Governor Election in Sevastopol were held on 10 September 2017. It was the second election of the Governor of Sevastopol after the 2014 Russian annexation of Crimea, and was the first direct elections for Governor (last time the Governor was elected to the Legislative Assembly).

==Background==
The previous Governor of Sevastopol Sergey Menyailo, who was appointed after the 2014 Russian annexation of Crimea, in the summer of 2016 was appointed representative of Russian President to the Siberian Federal District. The acting Governor was appointed Dmitry Ovsyannikov.

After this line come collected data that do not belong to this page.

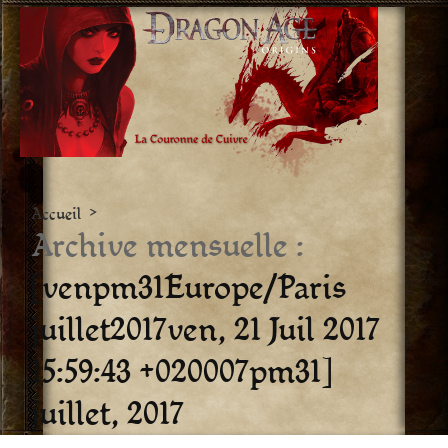
Aller
vers
le
contenu
Accueil
>
Archive mensuelle :
[venpm31Europe/Paris
juillet2017ven, 21 Juil 2017
15:59:43 +020007pm31]
juillet, 2017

March 14, 2017, the Legislative Assembly of Sevastopol adopted the law on the introduction of direct elections of the Governor.

==Result==

| Candidate |  | Party | Votes | % |
|  | Dmitry Ovsyannikov | United Russia | 77,406 | 71.05% |
|  | Roman Kiyashko | Communist Party of the Russian Federation | 17,890 | 16.42% |
|  | Ilya Zhuravlyov | Liberal Democratic Party | 8,286 | 7.61% |
|  | Ivan Yermakov | Patriots of Russia | 2,323 | 2.13% |
|  | Nikolay Kryazhev | Communist Party of Social Justice | 546 | 0.50% |
| Invalid ballots |  |  | 2,502 | 2.30% |
| Total |  |  | 108,953 | 100% |
Sources:

Voter turnout (in the) election was 34%.